Copy each line below in which the string "alındı" appears.

Dataset entries

*** Block opens ***

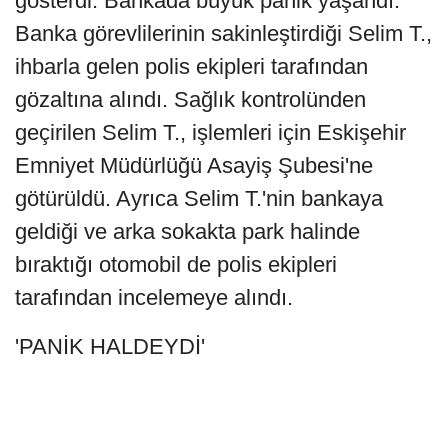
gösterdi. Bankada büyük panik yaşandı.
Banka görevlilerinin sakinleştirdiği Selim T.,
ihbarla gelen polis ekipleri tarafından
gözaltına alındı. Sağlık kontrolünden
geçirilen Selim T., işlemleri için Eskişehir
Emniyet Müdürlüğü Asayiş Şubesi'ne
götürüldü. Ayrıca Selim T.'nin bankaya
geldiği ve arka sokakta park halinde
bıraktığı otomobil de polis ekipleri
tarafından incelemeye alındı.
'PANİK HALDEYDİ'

*** Block closes ***
*** Block opens ***

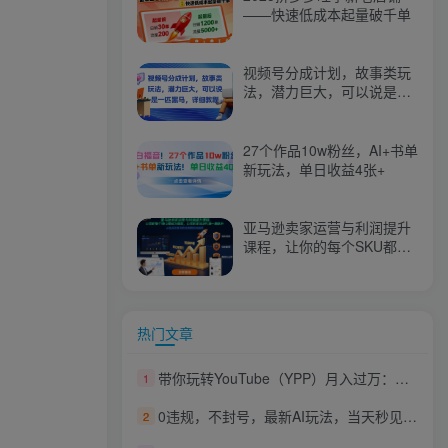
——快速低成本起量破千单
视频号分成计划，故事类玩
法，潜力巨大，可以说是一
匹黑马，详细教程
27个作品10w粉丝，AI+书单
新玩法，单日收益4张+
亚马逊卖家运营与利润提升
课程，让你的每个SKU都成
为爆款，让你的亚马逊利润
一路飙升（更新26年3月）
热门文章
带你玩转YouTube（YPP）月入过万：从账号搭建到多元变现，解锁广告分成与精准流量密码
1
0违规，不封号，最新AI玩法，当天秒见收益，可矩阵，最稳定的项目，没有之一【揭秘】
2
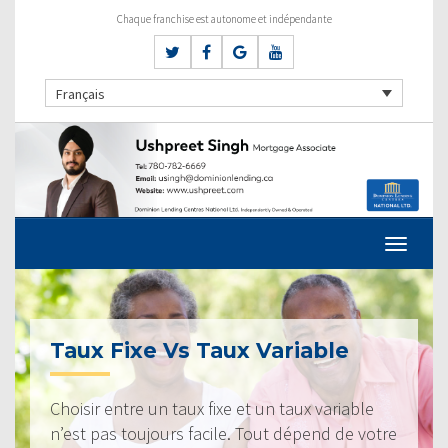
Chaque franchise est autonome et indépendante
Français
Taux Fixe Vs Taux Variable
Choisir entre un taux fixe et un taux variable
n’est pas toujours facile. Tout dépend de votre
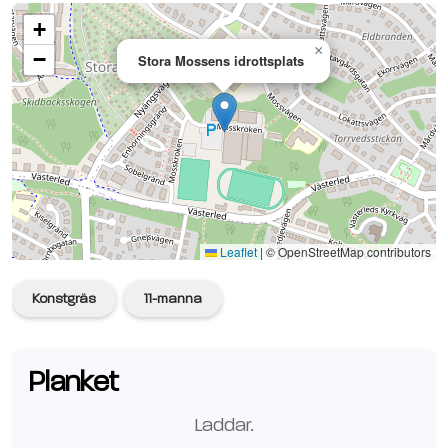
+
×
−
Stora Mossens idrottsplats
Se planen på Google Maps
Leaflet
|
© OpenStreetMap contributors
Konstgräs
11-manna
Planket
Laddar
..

*** Block closes ***

Answer section
gözaltına alındı. Sağlık kontrolünden
tarafından incelemeye alındı.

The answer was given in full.